(Un-)Ordnung – Werke aus der Sammlung des Fördervereins
(Un-)Ordnung – Werke aus der Sammlung des Fördervereins
Seit ihren Anfängen im 19. Jahrhundert wurde die Fotografie eingesetzt, um sich ähnelnde Erscheinungen und Objekte nebeneinanderzustellen und miteinander zu vergleichen. Schon 1843 begann die englische Botanikern Anna Atkins, ihre Fotogramme von Algen, Farnen und anderen Pflanzen zu typologischen Nachschlagewerken zusammenzufassen und zu veröffentlichen. Das serielle Verfahren, das zunächst im wissenschaftlichen und technischen Kontext oder etwa bei der Personenerfassung nützlich war, wurde ab den 1970er-Jahren von der Konzeptkunst wieder aufgegriffen: Die Hochöfen und Wassertürme von Bernd und Hilla Becher gelten als Paradebeispiele einer typologischen, seriellen Fotografie.
«Ausdruckslos und unbarmherzig bringt die systematische Wiederholung von Formen eine willkommene Ordnung in eine ansonsten chaotische Welt. (…) Sie verspricht Kontrolle über das, was zu sehen ist, ja über das Sehen an sich. Doch gerade dieses Versprechen verrät ein Unbehagen, das all diesen Arbeiten zugrunde liegt. Unter der Oberfläche lauern Differenzen und Unordnung. (…) Deshalb ist die Geschichte der typologischen Fotografie immer auch eine Geschichte der Verdrängung und Angst. Gerade das macht sie zu einem bevorzugten Gegenstand der kritischen Reflexion und künstlerischen Intervention.» (Geoffrey Batchen, «Ordering Things», 2015)
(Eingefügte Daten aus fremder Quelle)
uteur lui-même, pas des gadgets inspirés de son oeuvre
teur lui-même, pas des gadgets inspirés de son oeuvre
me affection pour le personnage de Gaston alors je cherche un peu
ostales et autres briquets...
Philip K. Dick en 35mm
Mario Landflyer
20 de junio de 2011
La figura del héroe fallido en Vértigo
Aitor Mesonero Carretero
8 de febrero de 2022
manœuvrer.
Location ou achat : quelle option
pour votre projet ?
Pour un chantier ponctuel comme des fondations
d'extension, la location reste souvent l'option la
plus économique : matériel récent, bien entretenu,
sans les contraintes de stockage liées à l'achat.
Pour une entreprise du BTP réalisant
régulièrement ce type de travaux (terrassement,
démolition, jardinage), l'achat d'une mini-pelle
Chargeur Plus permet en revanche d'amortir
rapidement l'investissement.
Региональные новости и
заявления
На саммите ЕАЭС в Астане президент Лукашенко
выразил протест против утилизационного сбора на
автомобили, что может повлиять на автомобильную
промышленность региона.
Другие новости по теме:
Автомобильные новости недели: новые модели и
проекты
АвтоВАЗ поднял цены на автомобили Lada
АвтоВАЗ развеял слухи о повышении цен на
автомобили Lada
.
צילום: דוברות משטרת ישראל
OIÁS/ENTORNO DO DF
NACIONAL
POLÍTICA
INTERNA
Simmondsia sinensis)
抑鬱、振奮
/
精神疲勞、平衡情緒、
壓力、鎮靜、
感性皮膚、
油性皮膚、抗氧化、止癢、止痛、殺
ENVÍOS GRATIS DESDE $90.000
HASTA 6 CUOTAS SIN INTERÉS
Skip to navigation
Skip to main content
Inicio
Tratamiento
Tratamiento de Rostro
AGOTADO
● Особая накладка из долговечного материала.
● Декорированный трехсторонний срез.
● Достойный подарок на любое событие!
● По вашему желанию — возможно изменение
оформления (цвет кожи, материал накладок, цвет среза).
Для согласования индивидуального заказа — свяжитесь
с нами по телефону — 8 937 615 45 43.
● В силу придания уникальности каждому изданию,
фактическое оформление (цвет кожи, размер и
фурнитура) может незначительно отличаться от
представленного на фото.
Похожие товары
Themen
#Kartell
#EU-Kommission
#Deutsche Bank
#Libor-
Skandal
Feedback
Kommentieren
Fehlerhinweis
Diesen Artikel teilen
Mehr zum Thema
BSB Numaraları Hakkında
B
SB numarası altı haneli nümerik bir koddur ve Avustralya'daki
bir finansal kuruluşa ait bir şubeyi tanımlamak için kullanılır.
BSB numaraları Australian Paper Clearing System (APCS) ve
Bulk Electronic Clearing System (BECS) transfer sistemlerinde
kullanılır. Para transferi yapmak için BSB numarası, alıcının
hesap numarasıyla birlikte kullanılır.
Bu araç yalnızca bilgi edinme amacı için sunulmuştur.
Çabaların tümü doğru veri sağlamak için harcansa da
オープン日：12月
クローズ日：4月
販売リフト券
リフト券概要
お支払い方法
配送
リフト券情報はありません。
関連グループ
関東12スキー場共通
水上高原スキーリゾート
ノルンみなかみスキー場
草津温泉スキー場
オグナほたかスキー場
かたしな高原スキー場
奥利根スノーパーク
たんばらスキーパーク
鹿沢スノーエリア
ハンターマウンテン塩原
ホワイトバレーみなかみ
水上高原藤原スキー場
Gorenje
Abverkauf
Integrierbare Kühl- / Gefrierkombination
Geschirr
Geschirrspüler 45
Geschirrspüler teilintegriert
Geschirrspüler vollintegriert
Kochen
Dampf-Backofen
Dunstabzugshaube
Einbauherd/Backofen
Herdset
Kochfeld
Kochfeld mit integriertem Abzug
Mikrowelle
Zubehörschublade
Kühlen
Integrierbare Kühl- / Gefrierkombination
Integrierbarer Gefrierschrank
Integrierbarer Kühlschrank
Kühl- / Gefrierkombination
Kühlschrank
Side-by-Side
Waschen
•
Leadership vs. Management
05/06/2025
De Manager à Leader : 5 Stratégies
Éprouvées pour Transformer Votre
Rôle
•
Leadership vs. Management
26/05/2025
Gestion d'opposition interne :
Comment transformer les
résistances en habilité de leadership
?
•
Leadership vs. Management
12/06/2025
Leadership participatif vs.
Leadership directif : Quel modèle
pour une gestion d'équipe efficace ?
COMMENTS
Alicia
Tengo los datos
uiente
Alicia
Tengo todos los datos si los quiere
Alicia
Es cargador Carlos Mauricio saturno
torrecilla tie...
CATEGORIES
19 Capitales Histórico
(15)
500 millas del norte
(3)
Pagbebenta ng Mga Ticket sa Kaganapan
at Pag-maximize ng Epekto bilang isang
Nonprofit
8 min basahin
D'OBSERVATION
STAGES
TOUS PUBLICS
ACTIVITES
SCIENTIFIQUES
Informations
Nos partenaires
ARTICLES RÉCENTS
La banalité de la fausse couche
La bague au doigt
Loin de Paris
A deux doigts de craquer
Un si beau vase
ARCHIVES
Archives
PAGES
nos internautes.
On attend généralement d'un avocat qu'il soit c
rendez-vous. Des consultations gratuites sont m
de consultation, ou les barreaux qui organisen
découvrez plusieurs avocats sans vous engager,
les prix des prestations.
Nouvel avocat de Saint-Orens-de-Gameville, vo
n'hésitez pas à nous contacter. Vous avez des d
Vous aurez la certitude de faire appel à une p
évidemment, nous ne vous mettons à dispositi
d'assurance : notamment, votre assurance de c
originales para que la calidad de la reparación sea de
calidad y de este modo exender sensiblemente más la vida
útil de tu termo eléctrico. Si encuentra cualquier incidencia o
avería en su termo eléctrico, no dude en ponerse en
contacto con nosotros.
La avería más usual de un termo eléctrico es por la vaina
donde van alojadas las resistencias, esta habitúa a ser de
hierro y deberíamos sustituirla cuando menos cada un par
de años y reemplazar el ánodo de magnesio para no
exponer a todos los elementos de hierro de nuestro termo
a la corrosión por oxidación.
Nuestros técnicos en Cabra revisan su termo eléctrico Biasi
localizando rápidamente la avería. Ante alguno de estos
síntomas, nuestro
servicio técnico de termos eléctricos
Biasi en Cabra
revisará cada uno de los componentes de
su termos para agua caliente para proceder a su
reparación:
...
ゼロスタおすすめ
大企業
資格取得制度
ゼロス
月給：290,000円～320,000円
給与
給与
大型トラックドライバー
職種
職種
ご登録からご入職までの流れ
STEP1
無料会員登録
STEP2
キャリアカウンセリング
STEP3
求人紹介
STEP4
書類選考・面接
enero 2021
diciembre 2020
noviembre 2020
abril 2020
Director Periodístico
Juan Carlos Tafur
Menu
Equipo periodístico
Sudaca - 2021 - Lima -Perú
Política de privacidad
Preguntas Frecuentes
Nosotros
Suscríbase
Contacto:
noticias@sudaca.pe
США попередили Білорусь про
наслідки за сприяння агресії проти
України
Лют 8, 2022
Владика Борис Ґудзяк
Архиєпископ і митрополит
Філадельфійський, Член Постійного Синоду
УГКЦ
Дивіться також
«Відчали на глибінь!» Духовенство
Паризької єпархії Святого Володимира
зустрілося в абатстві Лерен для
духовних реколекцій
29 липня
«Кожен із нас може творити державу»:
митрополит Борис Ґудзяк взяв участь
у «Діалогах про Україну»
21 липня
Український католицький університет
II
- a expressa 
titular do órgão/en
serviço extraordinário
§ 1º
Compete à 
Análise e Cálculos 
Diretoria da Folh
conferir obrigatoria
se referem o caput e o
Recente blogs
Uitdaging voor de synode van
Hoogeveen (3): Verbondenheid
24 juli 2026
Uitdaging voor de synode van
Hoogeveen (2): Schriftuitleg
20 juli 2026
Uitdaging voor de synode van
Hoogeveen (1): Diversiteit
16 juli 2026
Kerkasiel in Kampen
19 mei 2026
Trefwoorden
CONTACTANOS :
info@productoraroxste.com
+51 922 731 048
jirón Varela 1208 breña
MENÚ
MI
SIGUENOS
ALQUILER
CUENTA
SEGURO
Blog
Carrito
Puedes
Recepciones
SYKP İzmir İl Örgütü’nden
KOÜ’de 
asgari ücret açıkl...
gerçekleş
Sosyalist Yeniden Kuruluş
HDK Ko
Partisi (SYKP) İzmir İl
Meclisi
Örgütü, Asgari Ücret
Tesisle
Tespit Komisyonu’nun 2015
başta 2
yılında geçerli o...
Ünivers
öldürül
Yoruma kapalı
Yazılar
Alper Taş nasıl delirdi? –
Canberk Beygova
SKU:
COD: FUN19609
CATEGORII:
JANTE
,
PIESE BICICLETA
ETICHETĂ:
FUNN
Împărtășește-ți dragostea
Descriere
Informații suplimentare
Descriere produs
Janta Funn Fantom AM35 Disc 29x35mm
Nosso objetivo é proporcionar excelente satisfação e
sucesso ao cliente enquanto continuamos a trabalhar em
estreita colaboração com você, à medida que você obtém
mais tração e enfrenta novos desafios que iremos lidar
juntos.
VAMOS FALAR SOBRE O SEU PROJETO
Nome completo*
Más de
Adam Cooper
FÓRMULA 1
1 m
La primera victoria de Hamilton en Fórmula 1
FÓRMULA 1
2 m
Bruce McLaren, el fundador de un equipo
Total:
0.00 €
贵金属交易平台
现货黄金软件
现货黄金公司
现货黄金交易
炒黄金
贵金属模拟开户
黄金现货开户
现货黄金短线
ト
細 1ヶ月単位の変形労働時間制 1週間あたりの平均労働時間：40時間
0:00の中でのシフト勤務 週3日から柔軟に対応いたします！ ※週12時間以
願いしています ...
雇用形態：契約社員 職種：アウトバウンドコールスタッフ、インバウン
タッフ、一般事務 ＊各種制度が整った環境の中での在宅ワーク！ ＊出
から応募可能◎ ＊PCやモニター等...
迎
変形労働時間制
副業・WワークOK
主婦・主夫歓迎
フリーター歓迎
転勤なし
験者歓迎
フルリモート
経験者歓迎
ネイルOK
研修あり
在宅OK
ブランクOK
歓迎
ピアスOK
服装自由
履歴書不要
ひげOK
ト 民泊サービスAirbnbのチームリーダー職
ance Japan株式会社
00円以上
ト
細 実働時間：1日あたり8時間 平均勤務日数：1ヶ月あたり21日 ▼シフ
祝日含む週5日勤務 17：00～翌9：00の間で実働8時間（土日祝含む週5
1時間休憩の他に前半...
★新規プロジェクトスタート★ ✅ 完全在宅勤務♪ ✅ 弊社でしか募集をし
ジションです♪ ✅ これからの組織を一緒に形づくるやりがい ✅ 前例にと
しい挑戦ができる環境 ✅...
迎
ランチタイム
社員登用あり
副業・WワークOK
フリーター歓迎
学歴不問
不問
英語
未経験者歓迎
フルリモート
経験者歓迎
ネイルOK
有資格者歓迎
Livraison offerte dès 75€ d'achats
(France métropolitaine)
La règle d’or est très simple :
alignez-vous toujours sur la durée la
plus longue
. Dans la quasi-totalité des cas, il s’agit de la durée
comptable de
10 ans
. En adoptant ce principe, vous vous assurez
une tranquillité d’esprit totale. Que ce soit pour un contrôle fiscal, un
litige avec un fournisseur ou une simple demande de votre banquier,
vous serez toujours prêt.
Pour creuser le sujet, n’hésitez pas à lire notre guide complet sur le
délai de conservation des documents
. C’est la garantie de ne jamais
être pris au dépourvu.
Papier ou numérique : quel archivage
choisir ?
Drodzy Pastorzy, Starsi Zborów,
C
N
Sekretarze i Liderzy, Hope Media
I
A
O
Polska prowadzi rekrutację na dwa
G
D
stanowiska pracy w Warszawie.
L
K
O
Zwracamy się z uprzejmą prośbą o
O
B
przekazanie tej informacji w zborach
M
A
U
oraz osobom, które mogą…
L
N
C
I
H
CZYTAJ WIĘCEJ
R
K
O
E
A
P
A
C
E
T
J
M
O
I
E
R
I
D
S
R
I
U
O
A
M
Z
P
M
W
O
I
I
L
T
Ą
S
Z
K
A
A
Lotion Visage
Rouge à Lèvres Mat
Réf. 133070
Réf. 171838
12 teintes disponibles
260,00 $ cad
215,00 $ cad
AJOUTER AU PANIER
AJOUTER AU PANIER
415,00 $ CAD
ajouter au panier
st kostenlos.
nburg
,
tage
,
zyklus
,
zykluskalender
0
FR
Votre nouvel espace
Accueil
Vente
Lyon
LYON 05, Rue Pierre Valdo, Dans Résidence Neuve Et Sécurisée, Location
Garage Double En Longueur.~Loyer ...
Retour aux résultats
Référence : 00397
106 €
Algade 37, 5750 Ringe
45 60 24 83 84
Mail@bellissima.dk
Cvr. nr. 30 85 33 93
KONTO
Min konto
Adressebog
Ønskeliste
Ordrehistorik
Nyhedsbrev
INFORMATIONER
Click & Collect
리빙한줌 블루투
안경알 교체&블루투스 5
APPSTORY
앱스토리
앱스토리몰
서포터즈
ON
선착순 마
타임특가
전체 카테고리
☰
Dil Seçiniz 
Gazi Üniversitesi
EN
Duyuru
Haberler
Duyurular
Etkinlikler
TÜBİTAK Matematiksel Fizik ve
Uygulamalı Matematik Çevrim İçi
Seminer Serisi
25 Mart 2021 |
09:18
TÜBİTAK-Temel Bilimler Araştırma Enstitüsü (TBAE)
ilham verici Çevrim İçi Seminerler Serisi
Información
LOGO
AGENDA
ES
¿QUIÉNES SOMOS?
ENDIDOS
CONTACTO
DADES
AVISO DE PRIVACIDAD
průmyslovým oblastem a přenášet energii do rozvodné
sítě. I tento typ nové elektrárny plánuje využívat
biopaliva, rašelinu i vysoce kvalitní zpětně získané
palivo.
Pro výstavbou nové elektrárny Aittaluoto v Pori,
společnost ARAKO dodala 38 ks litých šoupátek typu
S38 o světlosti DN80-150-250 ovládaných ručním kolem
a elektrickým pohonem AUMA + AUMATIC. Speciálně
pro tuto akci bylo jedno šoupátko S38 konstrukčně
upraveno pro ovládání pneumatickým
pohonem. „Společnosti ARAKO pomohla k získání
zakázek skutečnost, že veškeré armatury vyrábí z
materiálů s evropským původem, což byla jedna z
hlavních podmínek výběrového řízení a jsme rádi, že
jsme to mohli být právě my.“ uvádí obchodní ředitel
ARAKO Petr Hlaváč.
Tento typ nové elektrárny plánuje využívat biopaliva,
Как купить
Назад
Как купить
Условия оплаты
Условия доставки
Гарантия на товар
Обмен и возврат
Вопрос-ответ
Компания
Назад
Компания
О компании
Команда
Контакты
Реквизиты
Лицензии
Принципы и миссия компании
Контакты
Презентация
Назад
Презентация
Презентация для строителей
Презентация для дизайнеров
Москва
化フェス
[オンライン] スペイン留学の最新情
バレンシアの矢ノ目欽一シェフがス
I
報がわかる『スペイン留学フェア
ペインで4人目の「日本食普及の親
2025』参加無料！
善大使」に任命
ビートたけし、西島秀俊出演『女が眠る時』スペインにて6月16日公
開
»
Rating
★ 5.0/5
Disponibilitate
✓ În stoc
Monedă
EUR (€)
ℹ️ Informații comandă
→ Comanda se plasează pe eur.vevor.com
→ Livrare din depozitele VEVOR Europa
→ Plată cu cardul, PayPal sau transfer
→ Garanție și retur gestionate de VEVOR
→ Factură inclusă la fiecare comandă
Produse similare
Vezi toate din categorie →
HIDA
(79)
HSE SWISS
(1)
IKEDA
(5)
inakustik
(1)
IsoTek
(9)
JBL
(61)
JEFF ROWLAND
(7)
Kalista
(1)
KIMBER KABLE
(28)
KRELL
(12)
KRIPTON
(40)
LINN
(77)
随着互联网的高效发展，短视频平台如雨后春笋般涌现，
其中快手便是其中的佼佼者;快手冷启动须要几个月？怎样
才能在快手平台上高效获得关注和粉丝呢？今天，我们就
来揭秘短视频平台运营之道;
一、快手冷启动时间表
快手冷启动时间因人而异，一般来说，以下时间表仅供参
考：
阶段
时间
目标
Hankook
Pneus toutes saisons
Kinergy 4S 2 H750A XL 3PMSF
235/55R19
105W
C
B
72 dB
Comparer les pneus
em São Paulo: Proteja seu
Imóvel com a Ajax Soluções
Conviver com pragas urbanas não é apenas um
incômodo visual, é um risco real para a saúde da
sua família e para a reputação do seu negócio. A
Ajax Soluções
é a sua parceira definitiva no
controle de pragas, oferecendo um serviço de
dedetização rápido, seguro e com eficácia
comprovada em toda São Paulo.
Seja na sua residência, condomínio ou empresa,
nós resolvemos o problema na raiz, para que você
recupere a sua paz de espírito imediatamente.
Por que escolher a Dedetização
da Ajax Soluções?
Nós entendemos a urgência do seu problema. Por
Seit 2008 ergänzt und erweitert die Fotostiftung Schweiz ihre Bestände, indem sie mit Unterstützung des Fördervereins Arbeiten von zeitgenössischen Schweizer Fotograf:innen erwirbt. Die stetig wachsende Sammlung repräsentiert längst nicht alle interessanten Tendenzen und Phänomene. Dennoch sind die angekauften Positionen überaus vielfältig und kaum auf einen gemeinsamen Nenner zu bringen. Es fällt aber auf, dass in den vergangenen zwanzig Jahren mehrere Projekte ausgewählt wurden, die auf die eine oder andere Weise die Tradition von Anna Atkins und den Bechers fortsetzten: Jean-Luc Cramatte, Roger Eberhard, Aline Henchoz und Christian Schwager recherchieren und fotografieren jeweils Orte mit einer gemeinsamen Funktion und Geschichte. Gian Paolo Minelli, Lena Amuat & Zoë Meyer und Virginie Rebetez erstellen ihr Inventar von Gegenständen einer bestimmten Kategorie. Kurt Caviezel, Raymond Meier und Namsa Leuba setzen ihre konzeptuellen Ansätze anhand einer Reihe von gleichartigen Aufnahmen um, während die Naturbeobachtungen von Lukas Felzmann und Cécile Wick eine Verschiebung von der dokumentarischen Serie zur poetischen Variation erfahrbar machen.
Wenn die Gemeinsamkeit der hier vorgestellten Arbeiten auf den ersten Blick ein Streben nach Ordnung zu sein scheint, so geht es beim genaueren Hinsehen stets um deren Infragestellung: Wie dauerhaft sind wissenschaftlich bewiesene Wahrheiten, wie beständig sind Landesgrenzen, wie definierbar sind nationale Identitäten? Sind wir uns der Künstlichkeit von Kategorisierungen bewusst? Und hat die Fotografie als Werkzeug der Festschreibung und Kategorisierung nicht immer auch etwas Anmassendes?
Mit Werken von Lena Amuat & Zoë Meyer, Kurt Caviezel, Jean-Luc Cramatte, Roger Eberhard, Lukas Felzmann, Aline Henchoz, Namsa Leuba, Raymond Meier, Gian Paolo Minelli, Virginie Rebetez, Christian Schwager und Cécile Wick.